Exercise -
Check each line of the data for "Санатории" and select those that have it.

(Dataset entries)
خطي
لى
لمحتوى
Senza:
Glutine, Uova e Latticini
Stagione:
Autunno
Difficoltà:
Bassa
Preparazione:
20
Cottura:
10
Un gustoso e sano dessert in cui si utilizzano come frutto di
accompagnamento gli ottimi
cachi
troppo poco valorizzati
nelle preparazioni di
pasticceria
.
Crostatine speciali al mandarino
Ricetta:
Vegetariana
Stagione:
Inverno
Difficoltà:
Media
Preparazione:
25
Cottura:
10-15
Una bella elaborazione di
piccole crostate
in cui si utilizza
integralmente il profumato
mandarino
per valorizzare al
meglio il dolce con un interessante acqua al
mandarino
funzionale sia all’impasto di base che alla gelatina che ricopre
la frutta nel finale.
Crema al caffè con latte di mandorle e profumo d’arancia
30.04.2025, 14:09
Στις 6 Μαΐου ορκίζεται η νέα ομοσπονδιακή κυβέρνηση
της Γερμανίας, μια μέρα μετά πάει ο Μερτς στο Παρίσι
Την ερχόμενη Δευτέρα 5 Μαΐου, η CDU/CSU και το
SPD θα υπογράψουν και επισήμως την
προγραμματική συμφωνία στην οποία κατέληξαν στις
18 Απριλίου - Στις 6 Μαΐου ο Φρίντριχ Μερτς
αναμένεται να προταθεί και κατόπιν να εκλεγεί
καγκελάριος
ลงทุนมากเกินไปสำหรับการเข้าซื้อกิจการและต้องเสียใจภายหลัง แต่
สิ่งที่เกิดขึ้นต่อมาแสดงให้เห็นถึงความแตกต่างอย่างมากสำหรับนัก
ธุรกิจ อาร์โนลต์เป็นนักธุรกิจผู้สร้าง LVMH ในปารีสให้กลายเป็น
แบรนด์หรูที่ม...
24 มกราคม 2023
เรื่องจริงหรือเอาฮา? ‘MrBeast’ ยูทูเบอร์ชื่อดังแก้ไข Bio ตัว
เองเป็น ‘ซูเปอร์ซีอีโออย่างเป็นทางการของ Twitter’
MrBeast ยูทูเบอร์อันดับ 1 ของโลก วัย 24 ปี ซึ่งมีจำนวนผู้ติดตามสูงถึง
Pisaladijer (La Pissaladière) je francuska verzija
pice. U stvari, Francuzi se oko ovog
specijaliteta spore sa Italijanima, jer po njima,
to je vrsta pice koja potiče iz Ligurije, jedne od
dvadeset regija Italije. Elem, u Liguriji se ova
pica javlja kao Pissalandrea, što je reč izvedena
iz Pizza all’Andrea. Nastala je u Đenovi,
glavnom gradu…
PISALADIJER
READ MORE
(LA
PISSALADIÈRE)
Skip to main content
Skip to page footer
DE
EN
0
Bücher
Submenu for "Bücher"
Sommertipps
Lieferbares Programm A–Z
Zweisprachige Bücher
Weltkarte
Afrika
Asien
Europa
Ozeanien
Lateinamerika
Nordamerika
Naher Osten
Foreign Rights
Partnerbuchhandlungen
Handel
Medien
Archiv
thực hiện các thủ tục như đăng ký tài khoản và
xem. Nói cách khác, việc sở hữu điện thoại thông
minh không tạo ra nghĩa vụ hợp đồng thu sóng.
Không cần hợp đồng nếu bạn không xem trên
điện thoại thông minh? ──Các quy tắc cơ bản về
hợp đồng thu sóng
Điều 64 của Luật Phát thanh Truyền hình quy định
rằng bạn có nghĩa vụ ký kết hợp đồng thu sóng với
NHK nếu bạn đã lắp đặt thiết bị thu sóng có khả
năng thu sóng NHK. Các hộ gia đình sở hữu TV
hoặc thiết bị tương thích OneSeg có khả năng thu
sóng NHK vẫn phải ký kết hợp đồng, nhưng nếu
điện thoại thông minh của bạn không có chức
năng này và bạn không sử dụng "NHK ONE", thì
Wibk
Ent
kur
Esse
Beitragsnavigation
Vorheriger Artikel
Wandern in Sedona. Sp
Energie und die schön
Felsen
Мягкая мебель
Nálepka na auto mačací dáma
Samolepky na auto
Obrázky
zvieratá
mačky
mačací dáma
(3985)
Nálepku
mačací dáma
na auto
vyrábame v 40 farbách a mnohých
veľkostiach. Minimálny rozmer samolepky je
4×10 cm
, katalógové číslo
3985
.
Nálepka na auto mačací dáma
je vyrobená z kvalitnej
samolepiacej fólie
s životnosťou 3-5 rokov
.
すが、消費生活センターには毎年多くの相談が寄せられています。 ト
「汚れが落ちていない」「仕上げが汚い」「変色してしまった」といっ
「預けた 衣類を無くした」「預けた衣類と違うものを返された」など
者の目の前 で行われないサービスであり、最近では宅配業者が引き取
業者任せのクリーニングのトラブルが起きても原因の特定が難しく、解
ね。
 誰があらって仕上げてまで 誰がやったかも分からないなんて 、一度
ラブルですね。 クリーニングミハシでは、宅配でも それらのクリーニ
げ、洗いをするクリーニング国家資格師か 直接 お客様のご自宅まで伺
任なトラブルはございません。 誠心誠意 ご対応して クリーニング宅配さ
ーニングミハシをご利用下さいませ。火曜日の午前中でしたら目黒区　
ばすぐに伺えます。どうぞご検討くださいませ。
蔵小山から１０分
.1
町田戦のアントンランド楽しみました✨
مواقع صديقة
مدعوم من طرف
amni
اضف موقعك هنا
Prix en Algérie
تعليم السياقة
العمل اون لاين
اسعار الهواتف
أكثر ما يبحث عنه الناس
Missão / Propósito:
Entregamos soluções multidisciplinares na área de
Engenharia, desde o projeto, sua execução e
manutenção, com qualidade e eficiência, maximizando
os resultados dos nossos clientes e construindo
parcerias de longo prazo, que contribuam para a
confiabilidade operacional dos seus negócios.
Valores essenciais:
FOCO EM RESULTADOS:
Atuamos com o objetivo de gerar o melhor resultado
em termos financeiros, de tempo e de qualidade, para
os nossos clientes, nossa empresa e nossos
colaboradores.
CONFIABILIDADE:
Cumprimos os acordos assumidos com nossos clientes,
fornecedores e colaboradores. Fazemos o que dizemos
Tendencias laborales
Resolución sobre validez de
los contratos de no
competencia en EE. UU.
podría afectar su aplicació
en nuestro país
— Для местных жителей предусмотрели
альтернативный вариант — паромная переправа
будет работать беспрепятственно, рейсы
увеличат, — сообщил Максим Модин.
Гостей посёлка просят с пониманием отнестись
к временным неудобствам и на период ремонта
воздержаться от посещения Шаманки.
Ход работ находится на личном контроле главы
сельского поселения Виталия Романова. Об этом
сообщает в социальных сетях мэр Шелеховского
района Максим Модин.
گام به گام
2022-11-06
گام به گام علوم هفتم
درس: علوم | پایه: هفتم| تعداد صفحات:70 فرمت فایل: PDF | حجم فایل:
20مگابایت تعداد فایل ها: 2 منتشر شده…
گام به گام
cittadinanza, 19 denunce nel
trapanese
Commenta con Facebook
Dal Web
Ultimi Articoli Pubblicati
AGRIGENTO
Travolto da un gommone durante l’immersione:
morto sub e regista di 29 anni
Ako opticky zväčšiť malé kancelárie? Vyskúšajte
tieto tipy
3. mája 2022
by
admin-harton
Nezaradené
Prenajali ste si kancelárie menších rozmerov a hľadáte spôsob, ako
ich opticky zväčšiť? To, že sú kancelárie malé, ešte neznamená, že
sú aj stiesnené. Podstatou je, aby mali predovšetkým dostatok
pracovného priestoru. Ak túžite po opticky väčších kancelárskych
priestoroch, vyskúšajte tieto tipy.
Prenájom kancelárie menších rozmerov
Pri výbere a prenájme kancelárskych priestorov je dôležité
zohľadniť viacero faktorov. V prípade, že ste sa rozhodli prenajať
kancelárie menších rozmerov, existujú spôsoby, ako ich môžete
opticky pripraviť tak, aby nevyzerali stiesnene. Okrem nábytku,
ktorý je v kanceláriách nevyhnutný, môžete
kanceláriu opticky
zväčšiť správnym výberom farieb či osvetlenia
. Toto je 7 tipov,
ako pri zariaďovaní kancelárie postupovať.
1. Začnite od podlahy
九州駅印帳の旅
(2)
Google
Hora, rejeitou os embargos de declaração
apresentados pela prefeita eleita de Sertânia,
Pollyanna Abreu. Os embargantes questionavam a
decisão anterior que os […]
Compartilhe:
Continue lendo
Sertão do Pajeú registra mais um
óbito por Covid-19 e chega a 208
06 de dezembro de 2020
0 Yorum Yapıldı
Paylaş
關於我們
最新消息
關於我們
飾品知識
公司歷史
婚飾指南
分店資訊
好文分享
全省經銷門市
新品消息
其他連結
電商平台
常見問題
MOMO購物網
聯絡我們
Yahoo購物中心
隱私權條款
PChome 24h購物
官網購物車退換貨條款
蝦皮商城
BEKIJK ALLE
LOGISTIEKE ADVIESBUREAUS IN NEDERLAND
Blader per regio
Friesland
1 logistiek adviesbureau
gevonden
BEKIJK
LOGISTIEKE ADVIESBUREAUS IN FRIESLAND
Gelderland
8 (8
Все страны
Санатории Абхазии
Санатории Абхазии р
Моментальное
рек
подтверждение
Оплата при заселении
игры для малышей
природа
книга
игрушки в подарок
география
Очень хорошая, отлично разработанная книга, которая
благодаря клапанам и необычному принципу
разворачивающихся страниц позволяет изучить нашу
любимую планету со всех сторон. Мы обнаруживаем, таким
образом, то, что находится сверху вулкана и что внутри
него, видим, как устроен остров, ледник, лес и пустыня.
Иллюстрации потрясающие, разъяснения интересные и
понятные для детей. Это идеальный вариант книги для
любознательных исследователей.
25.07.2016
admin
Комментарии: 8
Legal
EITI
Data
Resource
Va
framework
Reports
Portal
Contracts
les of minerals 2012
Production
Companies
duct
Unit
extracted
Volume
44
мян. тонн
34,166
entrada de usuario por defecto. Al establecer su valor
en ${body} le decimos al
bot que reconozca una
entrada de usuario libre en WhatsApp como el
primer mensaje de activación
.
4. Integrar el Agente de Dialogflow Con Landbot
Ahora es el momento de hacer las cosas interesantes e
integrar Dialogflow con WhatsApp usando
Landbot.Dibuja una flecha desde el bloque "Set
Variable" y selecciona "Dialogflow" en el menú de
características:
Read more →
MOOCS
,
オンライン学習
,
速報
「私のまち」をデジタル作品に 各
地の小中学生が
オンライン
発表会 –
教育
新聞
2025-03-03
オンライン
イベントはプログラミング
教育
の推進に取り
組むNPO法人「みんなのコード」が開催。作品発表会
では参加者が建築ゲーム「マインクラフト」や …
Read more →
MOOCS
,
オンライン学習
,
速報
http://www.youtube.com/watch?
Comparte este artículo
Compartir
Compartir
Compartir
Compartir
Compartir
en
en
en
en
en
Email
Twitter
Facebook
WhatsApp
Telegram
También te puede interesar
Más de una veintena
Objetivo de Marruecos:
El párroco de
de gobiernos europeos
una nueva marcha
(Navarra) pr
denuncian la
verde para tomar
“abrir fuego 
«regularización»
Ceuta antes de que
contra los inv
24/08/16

Exercise answer -
Санатории Абхазии
Санатории Абхазии р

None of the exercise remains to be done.